U.S. stocks turned lower Tuesday, while Treasury yields dipped and the dollar gave back recent gains against its global peers, as markets expressed concern that lawmakers on both sides of the aisle may vote to reject the proposed debt ceiling deal over the coming days.
President Joe Biden and House Speaker Kevin McCarthy were both working hard to bring recalcitrant lawmakers on board Tuesday, after agreeing terms to a deal that could effectively trigger between $650 million and $1 trillion in spending cuts over the next ten years in exchange for a two-year increase in the nation's $31.4 trillion debt ceiling.
With Congressional rules dictating lawmakers need at least 72 hours to read and analyze any particular bill, the earliest the House is expected to vote on the proposals will be Wednesday, with the Senate following shortly after.
Markets Aren't Convinced, But Ready To Believe
Heading into the middle of the trading day on Wall Street, the S&P 500 was marked 0.17% lower on the session at 4,199 points while those linked to the Dow Jones Industrial Average slipped 0.46%, or 152 points, to the downside.
The tech-focused Nasdaq was looking at a modest 0.18%, or 24 point advance thanks in part to pre-market gains for chipmakers such as Nvidia (NVDA), big tech stocks like Apple (AAPL) as well as a solid early advance for Tesla (TSLA).
The House of Representatives Rules Committee will formally consider the bill, known as the 'Fiscal Responsibility Act', at 3 pm eastern time Tuesday.
Should the bill clear that early hurdle, however, full approval from the House itself isn't completely assured, with several lawmakers expressing disappointment with reported terms of the agreement, including moderate Democratic Congressman Jim Himes of Connecticut and Republican Matt Rosendale of Montana.
McCarthy Needs GOP On Board
McCarthy will need as many GOP House members on his side as possible, and can only afford to lose a handful votes before his slim nine seat majority is tested, as markets assess the public comments of lawmakers such as Cory Mills, Nancy Mace and Dan Bishop that suggest they're opposed to the deal.
Still, investors were cautiously optimistic that the deal could find enough support to pass, with traders marking 1-month Treasury bills around 80 basis points lower in New York trading at 5.272%, a move that reflects a significantly reduced risk of 'technical default' on debts coming due shortly after the Treasury Department's revised June 5 'x-date' deadline.

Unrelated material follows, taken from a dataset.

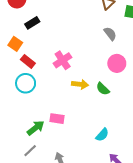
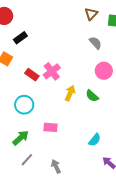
red rectangle: (28, 61) -> (32, 75), moved
cyan circle: (26, 83) -> (24, 105), moved
yellow arrow: (80, 84) -> (70, 93), turned -70
green arrow: (36, 128) -> (21, 138), moved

Benchmark 2-year Treasury note yields eased 7 basis points to 4.484% while 10-year notes fell 5 basis points to 3.702%. The U.S. dollar index, which tracks the greenback against a basket of six global currencies, was marked 0.11% lower at 104.130 after hitting a two-month high of 104.531 in the overnight session.
"Even if this was a tiny probability event to begin with, it'll allow markets to focus on the more important debate: whether the Fed is indeed done with its hiking cycle," said ING strategist Antoine Bouvet. 'U.S. rates will quickly look past the deal and turn their attention to the Treasury's task of rebuilding its cash buffer at the Fed."
Perhaps more importantly for markets, the debt ceiling deal in its current form neither includes enough spending cuts not to tip the economy into recession -- Ian Shepherdson of Pantheon Macroeconomics says it only takes 0.2% from 2024 GDP -- nor add to the specter of faster, fiscally induced inflation.
Jobs Data Key To Next Rate Move
That's left bets on a near-term Fed rate hike largely focused on incoming data, including Friday's May jobs report.
Investors now pricing in a 60% chance of yet another rate hike from the Fed on June 14, thanks in part to data showing stubbornly high core inflation levels and a pick-up in housing activity, and this week's assessments on the strength of the job market could prove crucial to cementing the current market forecasts.
The Labor Department will publish job openings data for the month of April on Wednesday at 10:00 am eastern time, with ADP's national employment report following at 8:15 am eastern time on Thursday.
Friday's non-farm payroll report for the month of May is slated for 8:30 am eastern time on Friday, with analysts looking for job growth to slow notable from April, with 180,000 new positions created and monthly average hourly earnings easing to 0.4%.
"Last week showed us the economy is still robust, the labor market is tight, and inflation is sticky - all factors that increase the likelihood of additional Fed rate hikes," said Chris Larkin, managing director for trading and investing at E*TRADE from Morgan Stanley. "We may soon find out whether the bulls still have some gas left in their tank."